The simulation code for the course: 5SEF0 Smart grids, ICT and electricity markets
To be able to run the code execute the following steps:
- Create a new python virtual environment (optional).
- Download the data from canvas and place it in a folder called
data. - run
pip install -r requirements.txt - run
python main.py
A simulation should now start and when the simulation sucessfully finishes a plot should be shown and the following output in the console should be shown:
PS C:\Users\20180029\repos\assignment-smart-grids-course> python main.py
Start simulation
finished simulation
Duration: 78.59630060195923 seconds
Energy Exported: 2586.7528469028875
Energy Imported: 639472.100936528
Renewable Share: 16.2445571647953
In principle the only changes required to implement different strategies should be made in main.py.
Strategies can be implemented on three different levels. On the household level, individual DER level and neigborhood level. These strategies are executed in an order to be defined by you.
def house_strategy(time_step : int,
temperature_data : np.ndarray,
renewable_share : np.ndarray,
base_data : np.ndarray,
pv : PVInstallation,
ev : EVInstallation,
batt : Battery,
hp : Heatpump):
house_load = base_data[time_step] + pv.consumption[time_step] +
ev.consumption[time_step] + hp.consumption[time_step]
if house_load <= 0: # if the combined load is negative, charge the battery
batt.consumption[time_step] = min(-house_load, batt.max)
else: # always immediately discharge the battery
batt.consumption[time_step] = max(-house_load, batt.min)The first level is the household level, in this function a strategy can be implemented that holds for every individual household.

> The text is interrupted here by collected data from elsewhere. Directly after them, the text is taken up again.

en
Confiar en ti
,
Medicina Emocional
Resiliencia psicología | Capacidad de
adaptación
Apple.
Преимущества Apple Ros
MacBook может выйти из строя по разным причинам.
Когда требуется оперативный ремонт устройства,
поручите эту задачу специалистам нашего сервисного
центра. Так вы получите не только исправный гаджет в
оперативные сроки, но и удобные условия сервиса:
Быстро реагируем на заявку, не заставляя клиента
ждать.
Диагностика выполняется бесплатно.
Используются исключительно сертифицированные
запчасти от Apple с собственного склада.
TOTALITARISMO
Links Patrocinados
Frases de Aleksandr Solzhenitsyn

The above code snippit shows a strategy where depending on the resulting total load on the house the battery is either charged or discharged.

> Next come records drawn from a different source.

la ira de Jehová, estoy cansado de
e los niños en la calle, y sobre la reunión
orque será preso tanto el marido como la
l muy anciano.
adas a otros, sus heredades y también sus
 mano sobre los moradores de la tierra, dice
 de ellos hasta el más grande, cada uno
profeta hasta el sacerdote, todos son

def pv_strategy(time_step : int, temperature_data : np.ndarray, renewable_share : np.ndarray,
pv : PVInstallation):
pv.consumption[time_step] = pv.maxThe second level is on the level of individual DERs. The above example highligts a pv strategy where the consumption of pv is set to the maximum possible value.
def neighborhood_strategy(time_step,
temperature_data : np.ndarray,
renewable_share : np.ndarray,
baseloads, pvs : List[PVInstallation],
evs : List[EVInstallation],
hps : List[Heatpump],
batteries : List[Battery]):
pvs[0].consumption[time_step] = pvs[0].maxThe final level of strategy is on the level of neighborhoods. Here a strategy can be implemented that holds on the level of all the houses in the dataset. In the example above the pv consumption of the first house is set to its maximum value. Observe that you have the possibility to change consumption patterns of different houses depending on what other houses are doing.
Finally, in the main.py there is a line stating the order of the strategies:
strategy_order = [StrategyOrder.INDIVIDUAL, StrategyOrder.HOUSEHOLD, StrategyOrder.NEIGHBORHOOD]This determines the order in which the different strategies are executed. In the example above first, the individual DER strategies are executed then the household strategy and finally the neigborhood strategy.
strategy_order = [StrategyOrder.HOUSEHOLD, StrategyOrder.INDIVIDUAL, StrategyOrder.NEIGHBORHOOD, StrategyOrder.INDIVIDUAL]Other orders of the strategies are possible such as the one in the above example.